## Exercise prompt
Return every line of the records below verbatim, with no pictures in the copy.

## Data
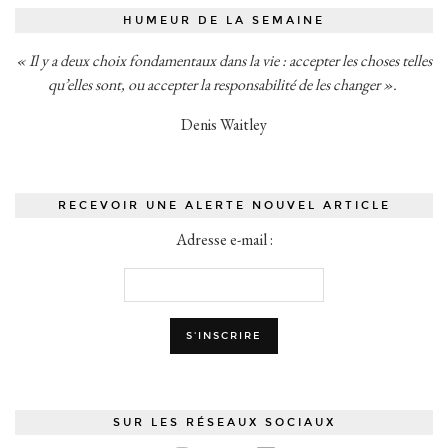
HUMEUR DE LA SEMAINE
« Il y a deux choix fondamentaux dans la vie : accepter les choses telles
qu’elles sont, ou accepter la responsabilité de les changer ».
Denis Waitley
RECEVOIR UNE ALERTE NOUVEL ARTICLE
Adresse e-mail :
SUR LES RÉSEAUX SOCIAUX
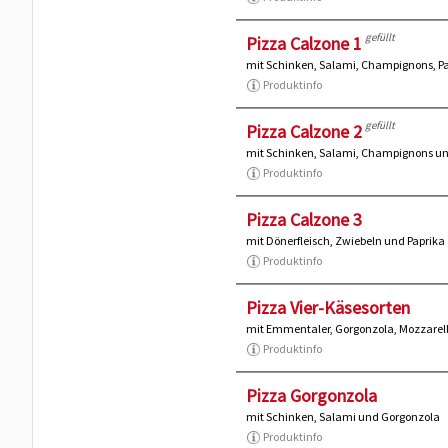
gefüllt
Pizza Calzone 1
mit Schinken, Salami, Champignons, Pa
Produktinfo
gefüllt
Pizza Calzone 2
mit Schinken, Salami, Champignons u
Produktinfo
Pizza Calzone 3
mit Dönerfleisch, Zwiebeln und Paprika
Produktinfo
Pizza Vier-Käsesorten
mit Emmentaler, Gorgonzola, Mozzare
Produktinfo
Pizza Gorgonzola
mit Schinken, Salami und Gorgonzola
Produktinfo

## Solution to the exercise
HUMEUR DE LA SEMAINE
« Il y a deux choix fondamentaux dans la vie : accepter les choses telles
qu’elles sont, ou accepter la responsabilité de les changer ».
Denis Waitley
RECEVOIR UNE ALERTE NOUVEL ARTICLE
Adresse e-mail :
SUR LES RÉSEAUX SOCIAUX
gefüllt
Pizza Calzone 1
mit Schinken, Salami, Champignons, Pa
Produktinfo
gefüllt
Pizza Calzone 2
mit Schinken, Salami, Champignons u
Produktinfo
Pizza Calzone 3
mit Dönerfleisch, Zwiebeln und Paprika
Produktinfo
Pizza Vier-Käsesorten
mit Emmentaler, Gorgonzola, Mozzare
Produktinfo
Pizza Gorgonzola
mit Schinken, Salami und Gorgonzola
Produktinfo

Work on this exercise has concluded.